▶ [INFORMATION SHOWN]
- Opening Delimiter -

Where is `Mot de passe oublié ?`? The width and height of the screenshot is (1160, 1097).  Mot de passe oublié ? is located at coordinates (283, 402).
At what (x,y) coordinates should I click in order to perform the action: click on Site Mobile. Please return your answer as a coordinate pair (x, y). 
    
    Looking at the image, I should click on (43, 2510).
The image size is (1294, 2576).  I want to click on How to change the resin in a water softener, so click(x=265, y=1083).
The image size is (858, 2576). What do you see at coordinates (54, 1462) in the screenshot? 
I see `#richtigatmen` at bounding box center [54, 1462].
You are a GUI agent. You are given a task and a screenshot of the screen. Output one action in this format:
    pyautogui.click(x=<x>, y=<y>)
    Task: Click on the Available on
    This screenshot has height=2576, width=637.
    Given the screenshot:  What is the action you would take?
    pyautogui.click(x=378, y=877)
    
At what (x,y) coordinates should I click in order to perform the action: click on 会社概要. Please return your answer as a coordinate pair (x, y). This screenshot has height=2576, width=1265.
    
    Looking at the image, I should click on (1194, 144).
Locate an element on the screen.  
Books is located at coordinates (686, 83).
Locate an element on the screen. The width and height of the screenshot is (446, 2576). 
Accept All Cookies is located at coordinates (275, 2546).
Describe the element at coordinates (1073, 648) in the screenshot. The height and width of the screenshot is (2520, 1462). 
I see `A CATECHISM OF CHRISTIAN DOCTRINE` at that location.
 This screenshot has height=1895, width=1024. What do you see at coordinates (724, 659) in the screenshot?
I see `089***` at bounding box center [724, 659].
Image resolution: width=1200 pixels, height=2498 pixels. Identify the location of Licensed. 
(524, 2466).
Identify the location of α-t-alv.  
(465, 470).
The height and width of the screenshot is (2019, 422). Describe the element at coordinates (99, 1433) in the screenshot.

- Closing Delimiter -

▶ [HOW TO COMPLETE THIS TASK] The output should be exactly the lines from the one containing "The image size is (1294, 2576)." to the final line of the listing above, inclusive.

▶ [ANSWER TO THE PROBLEM]
The image size is (1294, 2576).  I want to click on How to change the resin in a water softener, so click(x=265, y=1083).
The image size is (858, 2576). What do you see at coordinates (54, 1462) in the screenshot? 
I see `#richtigatmen` at bounding box center [54, 1462].
You are a GUI agent. You are given a task and a screenshot of the screen. Output one action in this format:
    pyautogui.click(x=<x>, y=<y>)
    Task: Click on the Available on
    This screenshot has height=2576, width=637.
    Given the screenshot:  What is the action you would take?
    pyautogui.click(x=378, y=877)
    
At what (x,y) coordinates should I click in order to perform the action: click on 会社概要. Please return your answer as a coordinate pair (x, y). This screenshot has height=2576, width=1265.
    
    Looking at the image, I should click on (1194, 144).
Locate an element on the screen.  
Books is located at coordinates (686, 83).
Locate an element on the screen. The width and height of the screenshot is (446, 2576). 
Accept All Cookies is located at coordinates (275, 2546).
Describe the element at coordinates (1073, 648) in the screenshot. The height and width of the screenshot is (2520, 1462). 
I see `A CATECHISM OF CHRISTIAN DOCTRINE` at that location.
 This screenshot has height=1895, width=1024. What do you see at coordinates (724, 659) in the screenshot?
I see `089***` at bounding box center [724, 659].
Image resolution: width=1200 pixels, height=2498 pixels. Identify the location of Licensed. 
(524, 2466).
Identify the location of α-t-alv.  
(465, 470).
The height and width of the screenshot is (2019, 422). Describe the element at coordinates (99, 1433) in the screenshot.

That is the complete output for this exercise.